Easter bank holiday weekend (March/April 2018)

With the many joys that come with a four day weekend, we found some time to spend out in the garden – when we weren’t eating copious amounts of chocolate, of course! It was a shame the rain had to be so persistent – but keeping you dry is one of the many things greenhouses are great for!

This time of year is the busiest in terms of sowing and growing on seedlings ahead of being planted outside once it hopefully, eventually warms up a bit! It is important to plan ahead to some extent at this time of year, to make sure you’ve got crops to harvest during the summer and autumn months.

Therefore, most of the things we got involved in this weekend revolved around sowing and growing on.

A good starting point when it comes to sowing seeds is that we very rarely sow anything straight into the ground. Although possible to succeed in this way, we find that it is often more rewarding (and uses far less seed) if you first sow the seeds into a cell, pot or seed tray. This gives the seeds (and later seedlings) the best chance in life you can give them – by waiting until they are strong and stable before planting out into the soil or their final growing spot.


Beetroot are a great vegetable to grow, especially if you are just getting to grips with growing veg.
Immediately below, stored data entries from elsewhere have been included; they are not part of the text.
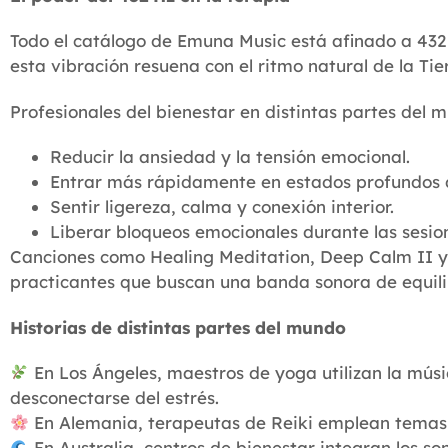
Todo el catálogo de Emuna Music está afinado a 432 
esta vibración resuena con el ritmo natural de la Tie
Profesionales del bienestar en distintas partes del
Reducir la ansiedad y la tensión emocional.
Entrar más rápidamente en estados profundos 
Sentir ligereza, calma y conexión interior.
Liberar bloqueos emocionales durante las sesio
Canciones como Healing Meditation, Deep Calm II y S
practicantes que buscan una banda sonora de equilib
Historias de distintas partes del mundo
En Los Ángeles, maestros de yoga utilizan la mús
desconectarse del estrés.
En Alemania, terapeutas de Reiki emplean temas c
En Australia, centros de bienestar integran los s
They taste great in salads or roasted, and are very easy to growย  as they need very little attention, they are ideal for those of us that don’t have as much time!

First, we filled the cell tray with some seed and potting compost, filling each cell to the top and then gently pressing down the compost to firm it into the cell tray. Each cell is then refilled to the top and levelled off before moistening the compost with water from a watering can with a fine rose. Firming the compost in the cell tray gives the seeds a more stable footing to put their tiny roots into.

A single seed was then sown in each cell and gently pushed into the compost. In this case, it is possible to sow just a single seed, as beetroot seeds are often coated with multiple seeds per “seed”.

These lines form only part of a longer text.